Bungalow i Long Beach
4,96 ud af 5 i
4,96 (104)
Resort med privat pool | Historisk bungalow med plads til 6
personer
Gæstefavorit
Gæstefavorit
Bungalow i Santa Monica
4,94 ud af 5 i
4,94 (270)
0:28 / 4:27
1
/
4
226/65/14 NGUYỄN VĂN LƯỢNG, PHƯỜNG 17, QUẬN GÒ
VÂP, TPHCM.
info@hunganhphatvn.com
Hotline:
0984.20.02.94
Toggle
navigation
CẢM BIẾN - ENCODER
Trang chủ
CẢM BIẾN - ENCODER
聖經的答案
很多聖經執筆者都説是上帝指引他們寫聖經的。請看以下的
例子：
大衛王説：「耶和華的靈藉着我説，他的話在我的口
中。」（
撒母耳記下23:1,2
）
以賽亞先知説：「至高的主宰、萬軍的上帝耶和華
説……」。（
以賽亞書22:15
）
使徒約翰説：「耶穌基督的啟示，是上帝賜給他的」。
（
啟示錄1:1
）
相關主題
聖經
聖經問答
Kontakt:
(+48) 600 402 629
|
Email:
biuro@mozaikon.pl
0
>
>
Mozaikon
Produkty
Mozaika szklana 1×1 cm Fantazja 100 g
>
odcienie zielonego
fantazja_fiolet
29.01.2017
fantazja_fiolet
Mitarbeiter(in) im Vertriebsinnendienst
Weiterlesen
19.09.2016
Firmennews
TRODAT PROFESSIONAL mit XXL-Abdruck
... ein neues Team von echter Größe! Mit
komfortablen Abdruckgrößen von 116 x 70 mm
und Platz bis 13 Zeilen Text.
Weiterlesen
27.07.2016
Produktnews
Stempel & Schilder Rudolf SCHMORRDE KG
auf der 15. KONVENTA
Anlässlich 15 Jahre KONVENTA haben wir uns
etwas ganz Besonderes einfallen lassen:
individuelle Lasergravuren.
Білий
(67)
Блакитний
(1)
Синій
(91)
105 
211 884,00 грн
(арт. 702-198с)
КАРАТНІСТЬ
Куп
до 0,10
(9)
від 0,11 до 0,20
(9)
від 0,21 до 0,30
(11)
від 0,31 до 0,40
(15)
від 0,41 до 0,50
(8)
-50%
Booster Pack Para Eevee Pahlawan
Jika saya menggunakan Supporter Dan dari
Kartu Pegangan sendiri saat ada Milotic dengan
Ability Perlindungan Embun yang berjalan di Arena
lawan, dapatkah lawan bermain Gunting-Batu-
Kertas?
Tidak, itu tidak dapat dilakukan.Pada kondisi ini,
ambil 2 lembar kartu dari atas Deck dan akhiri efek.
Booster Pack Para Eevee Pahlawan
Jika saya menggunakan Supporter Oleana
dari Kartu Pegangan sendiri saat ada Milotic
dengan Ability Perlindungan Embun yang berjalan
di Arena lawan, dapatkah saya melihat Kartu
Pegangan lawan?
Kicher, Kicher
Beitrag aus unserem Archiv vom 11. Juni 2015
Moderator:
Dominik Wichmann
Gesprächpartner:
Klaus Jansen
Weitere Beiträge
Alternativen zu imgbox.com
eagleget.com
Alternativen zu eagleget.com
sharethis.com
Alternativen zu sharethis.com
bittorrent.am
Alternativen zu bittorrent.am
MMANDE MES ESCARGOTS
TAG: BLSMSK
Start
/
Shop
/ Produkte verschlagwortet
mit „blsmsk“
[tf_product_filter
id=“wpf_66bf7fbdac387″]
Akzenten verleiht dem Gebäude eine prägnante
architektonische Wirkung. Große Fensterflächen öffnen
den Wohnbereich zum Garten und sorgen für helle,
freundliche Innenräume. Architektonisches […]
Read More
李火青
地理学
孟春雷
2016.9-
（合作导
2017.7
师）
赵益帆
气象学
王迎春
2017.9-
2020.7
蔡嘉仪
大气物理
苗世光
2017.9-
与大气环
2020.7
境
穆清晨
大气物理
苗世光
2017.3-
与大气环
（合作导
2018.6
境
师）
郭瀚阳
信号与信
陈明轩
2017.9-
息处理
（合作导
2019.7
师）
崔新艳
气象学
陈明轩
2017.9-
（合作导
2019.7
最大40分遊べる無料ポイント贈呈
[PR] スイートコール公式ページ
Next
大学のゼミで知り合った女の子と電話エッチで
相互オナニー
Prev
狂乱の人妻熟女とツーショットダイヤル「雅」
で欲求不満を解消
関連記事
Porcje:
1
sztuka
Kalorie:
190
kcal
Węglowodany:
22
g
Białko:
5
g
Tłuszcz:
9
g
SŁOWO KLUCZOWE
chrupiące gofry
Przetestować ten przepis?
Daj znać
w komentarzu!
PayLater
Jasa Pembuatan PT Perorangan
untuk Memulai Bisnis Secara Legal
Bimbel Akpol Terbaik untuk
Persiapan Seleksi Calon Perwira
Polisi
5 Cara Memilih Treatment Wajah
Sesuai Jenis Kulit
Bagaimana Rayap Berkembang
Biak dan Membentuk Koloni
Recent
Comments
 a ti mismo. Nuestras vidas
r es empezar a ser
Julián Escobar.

■ **ACTION ITEM**:
Transcribe the records exactly as given.

■ **TASK OUTPUT**:
Bungalow i Long Beach
4,96 ud af 5 i
4,96 (104)
Resort med privat pool | Historisk bungalow med plads til 6
personer
Gæstefavorit
Gæstefavorit
Bungalow i Santa Monica
4,94 ud af 5 i
4,94 (270)
0:28 / 4:27
1
/
4
226/65/14 NGUYỄN VĂN LƯỢNG, PHƯỜNG 17, QUẬN GÒ
VÂP, TPHCM.
info@hunganhphatvn.com
Hotline:
0984.20.02.94
Toggle
navigation
CẢM BIẾN - ENCODER
Trang chủ
CẢM BIẾN - ENCODER
聖經的答案
很多聖經執筆者都説是上帝指引他們寫聖經的。請看以下的
例子：
大衛王説：「耶和華的靈藉着我説，他的話在我的口
中。」（
撒母耳記下23:1,2
）
以賽亞先知説：「至高的主宰、萬軍的上帝耶和華
説……」。（
以賽亞書22:15
）
使徒約翰説：「耶穌基督的啟示，是上帝賜給他的」。
（
啟示錄1:1
）
相關主題
聖經
聖經問答
Kontakt:
(+48) 600 402 629
|
Email:
biuro@mozaikon.pl
0
>
>
Mozaikon
Produkty
Mozaika szklana 1×1 cm Fantazja 100 g
>
odcienie zielonego
fantazja_fiolet
29.01.2017
fantazja_fiolet
Mitarbeiter(in) im Vertriebsinnendienst
Weiterlesen
19.09.2016
Firmennews
TRODAT PROFESSIONAL mit XXL-Abdruck
... ein neues Team von echter Größe! Mit
komfortablen Abdruckgrößen von 116 x 70 mm
und Platz bis 13 Zeilen Text.
Weiterlesen
27.07.2016
Produktnews
Stempel & Schilder Rudolf SCHMORRDE KG
auf der 15. KONVENTA
Anlässlich 15 Jahre KONVENTA haben wir uns
etwas ganz Besonderes einfallen lassen:
individuelle Lasergravuren.
Білий
(67)
Блакитний
(1)
Синій
(91)
105 
211 884,00 грн
(арт. 702-198с)
КАРАТНІСТЬ
Куп
до 0,10
(9)
від 0,11 до 0,20
(9)
від 0,21 до 0,30
(11)
від 0,31 до 0,40
(15)
від 0,41 до 0,50
(8)
-50%
Booster Pack Para Eevee Pahlawan
Jika saya menggunakan Supporter Dan dari
Kartu Pegangan sendiri saat ada Milotic dengan
Ability Perlindungan Embun yang berjalan di Arena
lawan, dapatkah lawan bermain Gunting-Batu-
Kertas?
Tidak, itu tidak dapat dilakukan.Pada kondisi ini,
ambil 2 lembar kartu dari atas Deck dan akhiri efek.
Booster Pack Para Eevee Pahlawan
Jika saya menggunakan Supporter Oleana
dari Kartu Pegangan sendiri saat ada Milotic
dengan Ability Perlindungan Embun yang berjalan
di Arena lawan, dapatkah saya melihat Kartu
Pegangan lawan?
Kicher, Kicher
Beitrag aus unserem Archiv vom 11. Juni 2015
Moderator:
Dominik Wichmann
Gesprächpartner:
Klaus Jansen
Weitere Beiträge
Alternativen zu imgbox.com
eagleget.com
Alternativen zu eagleget.com
sharethis.com
Alternativen zu sharethis.com
bittorrent.am
Alternativen zu bittorrent.am
MMANDE MES ESCARGOTS
TAG: BLSMSK
Start
/
Shop
/ Produkte verschlagwortet
mit „blsmsk“
[tf_product_filter
id=“wpf_66bf7fbdac387″]
Akzenten verleiht dem Gebäude eine prägnante
architektonische Wirkung. Große Fensterflächen öffnen
den Wohnbereich zum Garten und sorgen für helle,
freundliche Innenräume. Architektonisches […]
Read More
李火青
地理学
孟春雷
2016.9-
（合作导
2017.7
师）
赵益帆
气象学
王迎春
2017.9-
2020.7
蔡嘉仪
大气物理
苗世光
2017.9-
与大气环
2020.7
境
穆清晨
大气物理
苗世光
2017.3-
与大气环
（合作导
2018.6
境
师）
郭瀚阳
信号与信
陈明轩
2017.9-
息处理
（合作导
2019.7
师）
崔新艳
气象学
陈明轩
2017.9-
（合作导
2019.7
最大40分遊べる無料ポイント贈呈
[PR] スイートコール公式ページ
Next
大学のゼミで知り合った女の子と電話エッチで
相互オナニー
Prev
狂乱の人妻熟女とツーショットダイヤル「雅」
で欲求不満を解消
関連記事
Porcje:
1
sztuka
Kalorie:
190
kcal
Węglowodany:
22
g
Białko:
5
g
Tłuszcz:
9
g
SŁOWO KLUCZOWE
chrupiące gofry
Przetestować ten przepis?
Daj znać
w komentarzu!
PayLater
Jasa Pembuatan PT Perorangan
untuk Memulai Bisnis Secara Legal
Bimbel Akpol Terbaik untuk
Persiapan Seleksi Calon Perwira
Polisi
5 Cara Memilih Treatment Wajah
Sesuai Jenis Kulit
Bagaimana Rayap Berkembang
Biak dan Membentuk Koloni
Recent
Comments
 a ti mismo. Nuestras vidas
r es empezar a ser
Julián Escobar.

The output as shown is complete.